RNA Isolation and Quantitative Real-Time PCR (QRT-PCR) Analysis
Trizol total RNA extraction kit (Sangon, Shanghai, China) was used to extract total RNA. Next, moloney murine leukemia virus (M-MLV) reverse transcriptase (TakaRa, Dalian, China) was used to perform reverse transcription. Triplicate quantitative assays were performed using SYBR Green Master Mix (TakaRa) with an ABI 7500 sequence detection system. Nine maize PC genes were randomly selected for real-time quantitative reverse transcription polymerase chain reaction (qRT-PCR) analysis. The gene-specific primers (Table 3) were synthesized in Sangon. The expression level of Actin 1 (GRMZM2G126010) gene was used as a reference. 2-ΔΔCT method (Livak and Schmittgen, 2001) was used to calculate the relative expression level of the PC genes.
Results and Discussion
Identification of PC Multigene Family in Plants
Phytocyanins are plant-specific ancient blue copper proteins which function as electron transporter. Though some researches (Mashiguchi et al., 2009; Showalter et al., 2010; Ma et al., 2011; Li et al., 2013) have been made in the characterization of plant PCs during the past decade, studies on this gene family are still scarce. In order to identify PC multigene families in other plant species, we used Arabidopsis, rice and B. rapa PC proteins as queries to perform a genome-wide search in eight genomes in Viridiplantae. The returned sequences were further confirmed as encoding PC by the Pfam (Punta et al., 2012) searches for the presence of a plastocyanin-like domain (PCLD) signature conserved in other PC proteins.

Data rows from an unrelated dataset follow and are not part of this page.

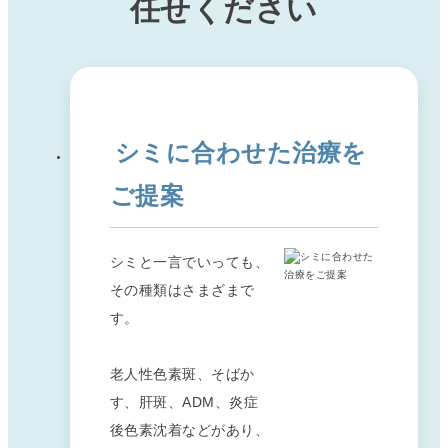
任せください
シミに合わせた治療を
ご提案
シミと一言でいっても、
その種類はさまざまで
す。
老人性色素斑、そばか
す、肝斑、ADM、炎症
後色素沈着などがあり、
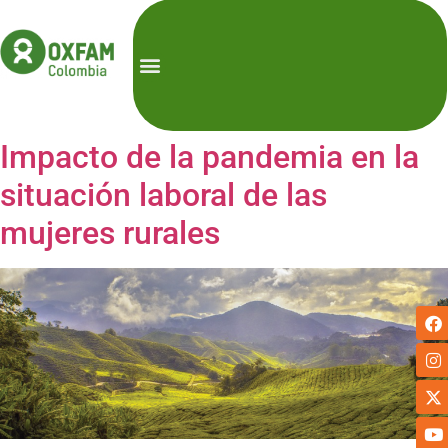
Impacto de la pandemia en la
situación laboral de las
mujeres rurales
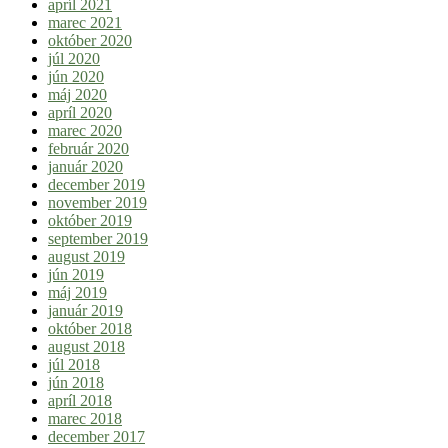
apríl 2021
marec 2021
október 2020
júl 2020
jún 2020
máj 2020
apríl 2020
marec 2020
február 2020
január 2020
december 2019
november 2019
október 2019
september 2019
august 2019
jún 2019
máj 2019
január 2019
október 2018
august 2018
júl 2018
jún 2018
apríl 2018
marec 2018
december 2017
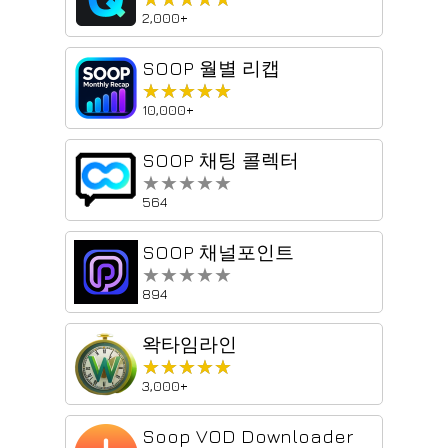
2,000+
SOOP 월별 리캡
★★★★★
★★★★★
10,000+
SOOP 채팅 콜렉터
★★★★★
★★★★★
564
SOOP 채널포인트
★★★★★
★★★★★
894
왁타임라인
★★★★★
★★★★★
3,000+
Soop VOD Downloader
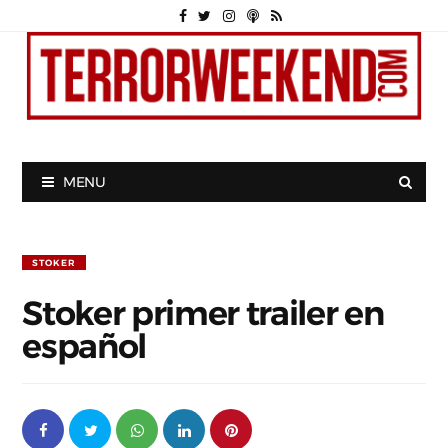
MENU
STOKER
Stoker primer trailer en
español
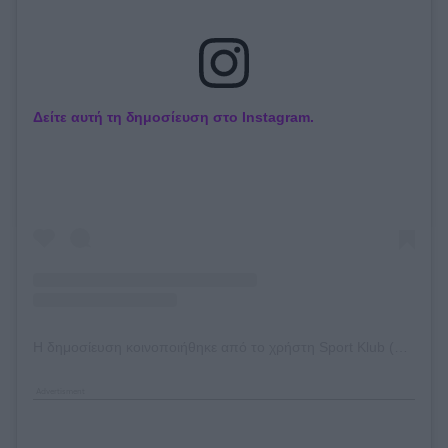
Δείτε αυτή τη δημοσίευση στο Instagram.
Η δημοσίευση κοινοποιήθηκε από το χρήστη Sport Klub (@sport.klub)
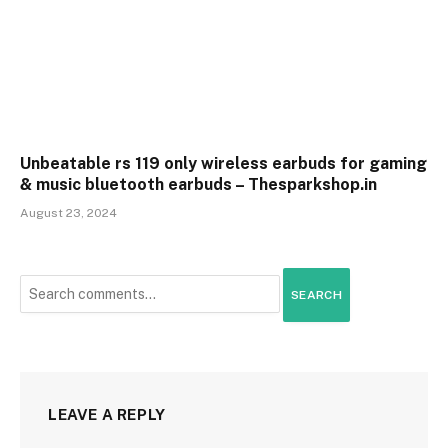
Unbeatable rs 119 only wireless earbuds for gaming
& music bluetooth earbuds – Thesparkshop.in
August 23, 2024
SEARCH
LEAVE A REPLY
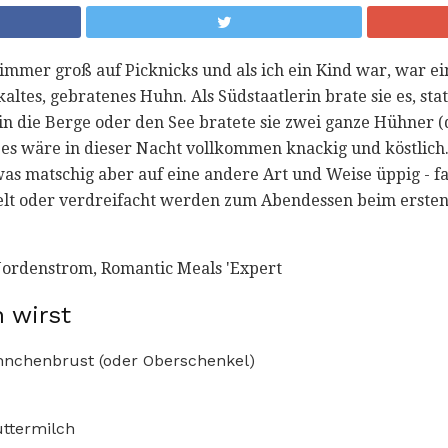
immer groß auf Picknicks und als ich ein Kind war, war 
altes, gebratenes Huhn. Als Südstaatlerin brate sie es, statt
 in die Berge oder den See bratete sie zwei ganze Hühne
 es wäre in dieser Nacht vollkommen knackig und köstlich
as matschig aber auf eine andere Art und Weise üppig - fa
pelt oder verdreifacht werden zum Abendessen beim erste
ordenstrom, Romantic Meals 'Expert
 wirst
nchenbrust (oder Oberschenkel)
uttermilch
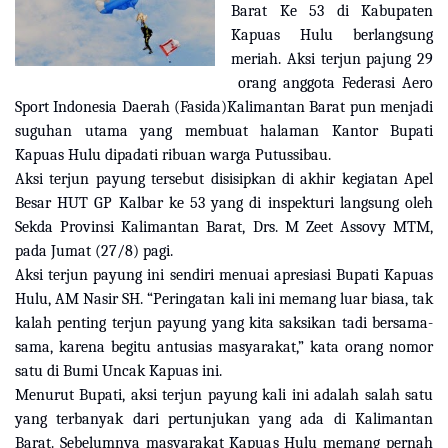
Barat Ke 53 di Kabupaten
Kapuas Hulu berlangsung
meriah. Aksi terjun pajung 29
orang anggota Federasi Aero
Sport Indonesia Daerah (
Fasida
)
Kalimantan Barat pun menjadi
suguhan utama yang membuat halaman Kantor Bupati
Kapuas Hulu dipadati ribuan warga Putussibau.
Aksi terjun payung tersebut disisipkan di akhir kegiatan Apel
Besar HUT GP Kalbar ke 53 yang di inspekturi langsung oleh
Sekda Provinsi Kalimantan Barat, Drs. M Zeet Assovy MTM,
pada
Jumat (27/8) pagi
.
Aksi terjun payung ini sendiri menuai apresiasi Bupati Kapuas
Hulu, AM Nasir SH. “Peringatan kali ini memang luar biasa, tak
kalah penting terjun payung yang kita saksikan tadi bersama-
sama, karena begitu antusias masyarakat,” kata orang nomor
satu di Bumi Uncak Kapuas ini.
Menurut Bupati, aksi terjun payung kali ini adalah salah satu
yang terbanyak dari pertunjukan yang ada di Kalimantan
Barat. Sebelumnya masyarakat Kapuas Hulu memang pernah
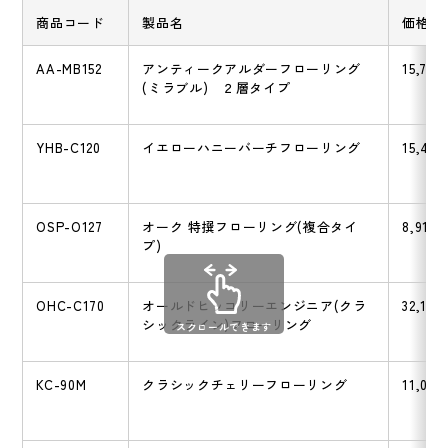
商品コード
製品名
価格
AA-MB152
アンティークアルダーフローリング
15,700
(ミラブル) ２層タイプ
YHB-C120
イエローハニーバーチフローリング
15,400
OSP-O127
オーク 特撰フローリング(複合タイ
8,910
プ)
OHC-C170
オールドヒッコリーエンジニア(クラ
32,120
シックライン)フローリング
スクロールできます
KC-90M
クラシックチェリーフローリング
11,000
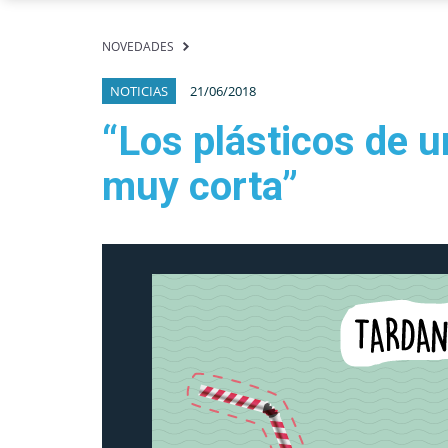
NOVEDADES
NOTICIAS
21/06/2018
“Los plásticos de u
muy corta”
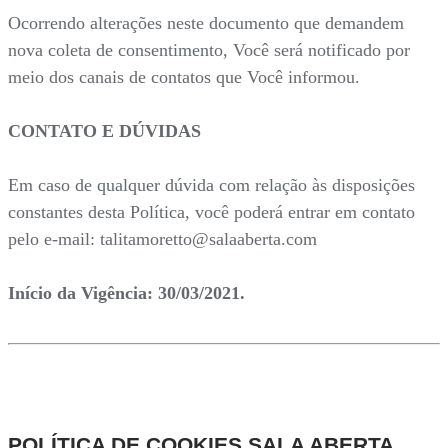
Ocorrendo alterações neste documento que demandem
nova coleta de consentimento, Você será notificado por
meio dos canais de contatos que Você informou.
CONTATO E DÚVIDAS
Em caso de qualquer dúvida com relação às disposições
constantes desta Política, você poderá entrar em contato
pelo e-mail: talitamoretto@salaaberta.com
Início da Vigência: 30/03/2021.
POLÍTICA DE COOKIES SALA ABERTA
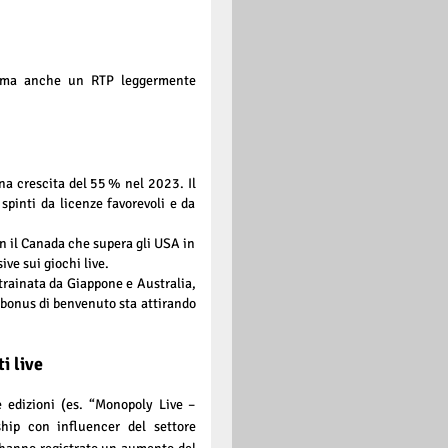
a, ma anche un RTP leggermente
a crescita del 55 % nel 2023. Il
spinti da licenze favorevoli e da
on il Canada che supera gli USA in
ive sui giochi live.
 trainata da Giappone e Australia,
e bonus di benvenuto sta attirando
i live
e edizioni (es. “Monopoly Live –
hip con influencer del settore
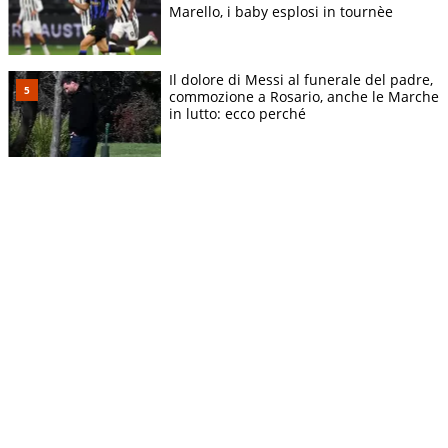
Marello, i baby esplosi in tournèe
Il dolore di Messi al funerale del padre,
commozione a Rosario, anche le Marche
in lutto: ecco perché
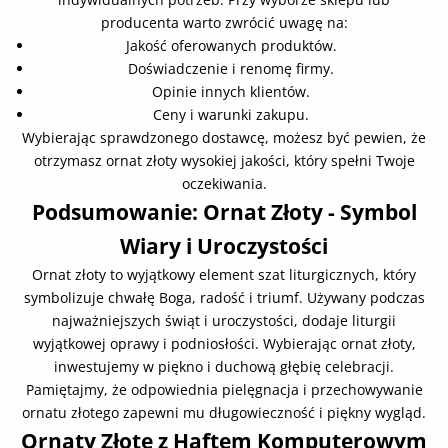
producenta warto zwrócić uwagę na:
Jakość oferowanych produktów.
Doświadczenie i renomę firmy.
Opinie innych klientów.
Ceny i warunki zakupu.
Wybierając sprawdzonego dostawcę, możesz być pewien, że
otrzymasz ornat złoty wysokiej jakości, który spełni Twoje
oczekiwania.
Podsumowanie: Ornat Złoty - Symbol
Wiary i Uroczystości
Ornat złoty to wyjątkowy element szat liturgicznych, który
symbolizuje chwałę Boga, radość i triumf. Używany podczas
najważniejszych świąt i uroczystości, dodaje liturgii
wyjątkowej oprawy i podniosłości. Wybierając ornat złoty,
inwestujemy w piękno i duchową głębię celebracji.
Pamiętajmy, że odpowiednia pielęgnacja i przechowywanie
ornatu złotego zapewni mu długowieczność i piękny wygląd.
Ornaty Złote z Haftem Komputerowym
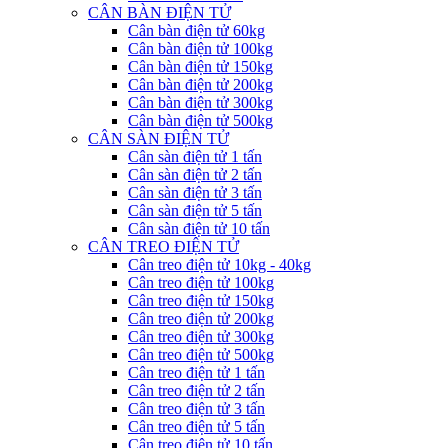
CÂN BÀN ĐIỆN TỬ
Cân bàn điện tử 60kg
Cân bàn điện tử 100kg
Cân bàn điện tử 150kg
Cân bàn điện tử 200kg
Cân bàn điện tử 300kg
Cân bàn điện tử 500kg
CÂN SÀN ĐIỆN TỬ
Cân sàn điện tử 1 tấn
Cân sàn điện tử 2 tấn
Cân sàn điện tử 3 tấn
Cân sàn điện tử 5 tấn
Cân sàn điện tử 10 tấn
CÂN TREO ĐIỆN TỬ
Cân treo điện tử 10kg - 40kg
Cân treo điện tử 100kg
Cân treo điện tử 150kg
Cân treo điện tử 200kg
Cân treo điện tử 300kg
Cân treo điện tử 500kg
Cân treo điện tử 1 tấn
Cân treo điện tử 2 tấn
Cân treo điện tử 3 tấn
Cân treo điện tử 5 tấn
Cân treo điện tử 10 tấn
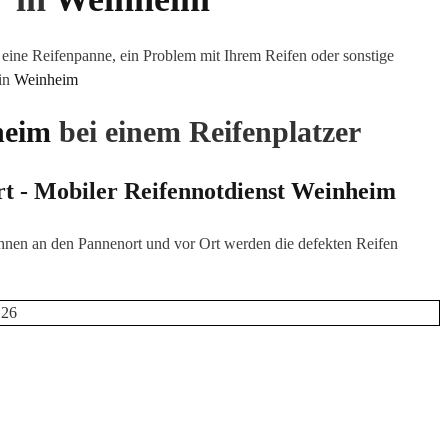
eine Reifenpanne, ein Problem mit Ihrem Reifen oder sonstige
 in
Weinheim
heim
bei einem Reifenplatzer
rt - Mobiler Reifennotdienst
Weinheim
hnen an den Pannenort und vor Ort werden die defekten Reifen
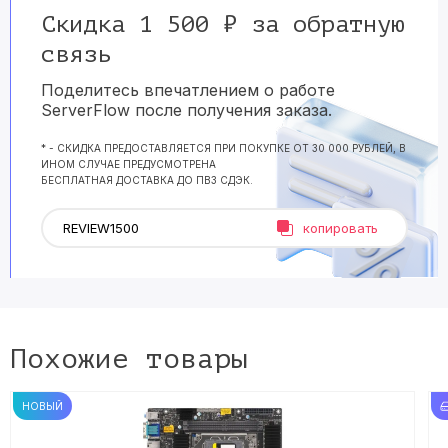
Скидка 1 500 ₽ за обратную
связь
Поделитесь впечатлением о работе
ServerFlow после получения заказа.
* - СКИДКА ПРЕДОСТАВЛЯЕТСЯ ПРИ ПОКУПКЕ ОТ 30 000 РУБЛЕЙ, В
ИНОМ СЛУЧАЕ ПРЕДУСМОТРЕНА
БЕСПЛАТНАЯ ДОСТАВКА ДО ПВЗ СДЭК.
копировать
Похожие товары
НОВЫЙ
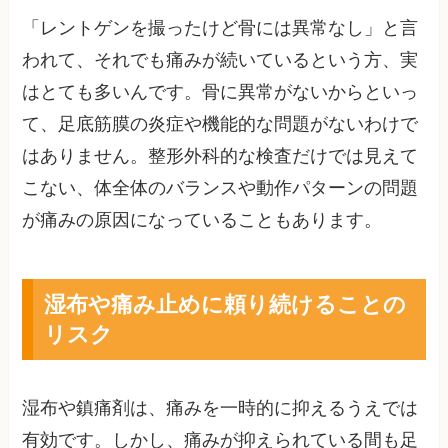
「レントゲンを撮ったけど骨には異常なし」と言
われて、それでも痛みが続いているという方、実
はとても多いんです。骨に異常がないからといっ
て、足底筋膜の炎症や機能的な問題がないわけで
はありません。整形外科的な検査だけでは見えて
こない、体全体のバランスや動作パターンの問題
が痛みの原因になっていることもあります。
湿布や痛み止めに頼り続けることの
リスク
湿布や鎮痛剤は、痛みを一時的に抑えるうえでは
有効です。しかし、痛みが抑えられている間も足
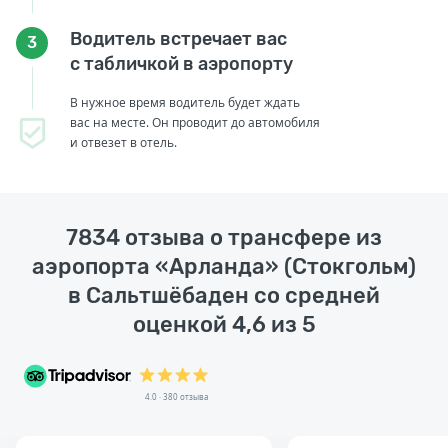
Водитель встречает вас
3
с табличкой в аэропорту
В нужное время водитель будет ждать
вас на месте. Он проводит до автомобиля
и отвезет в отель.
7834 отзыва о трансфере из
аэропорта «Арланда» (Стокгольм)
в Сальтшёбаден со средней
оценкой 4,6 из 5
4.0 · 380 отзыва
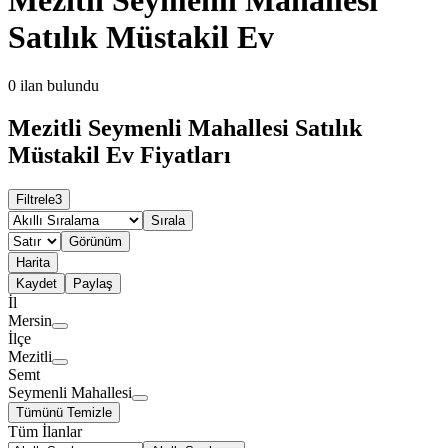
Satılık Müstakil Ev
0
ilan bulundu
Mezitli Seymenli Mahallesi Satılık
Müstakil Ev Fiyatları
Filtrele
3
Sırala
Görünüm
Harita
Kaydet
Paylaş
İl
Mersin
İlçe
Mezitli
Semt
Seymenli Mahallesi
Tümünü Temizle
Tüm İlanlar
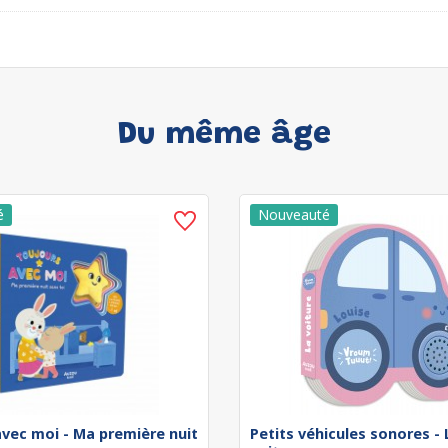
Du même âge
avec moi - Ma première nuit
Petits véhicules sonores -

As we know, the Arabidopsis and rice PCs have been bioinformatically and systematically studied in previous study (Ma et al., 2011; Li et al., 2013), so, the previous published data were also used to carry out deeper analysis. As a result, a total of 465 PC genes were identified from 10 plants in the phytozome database (Table 1). Our analysis shows that the number of PC genes ranged from 1 to 89 across the different plant species (Table 1). The soybean genome contains a maximum of 89 PC genes, while, chlamydomonas has only one. About 60 and 77 putative PC genes were identified from maize and poplar, respectively. Poplar has about two times PC genes than Arabidopsis, whereas rice and maize have a similar number of the PC genes when compared with that of poplar. By searching the Genome database of NCBI5, we found that the poplar, Arabidopsis and maize genomes contain 42,577, 33,583, and 39,454 genes, respectively, which are 39.4, 9.9, and 29.2% larger than that of rice (30,534), respectively. This implied that the number of PCs is not proportional to the size of the genomes. Obviously, there will be some forces to prompt the number change of this gene family in different plant species.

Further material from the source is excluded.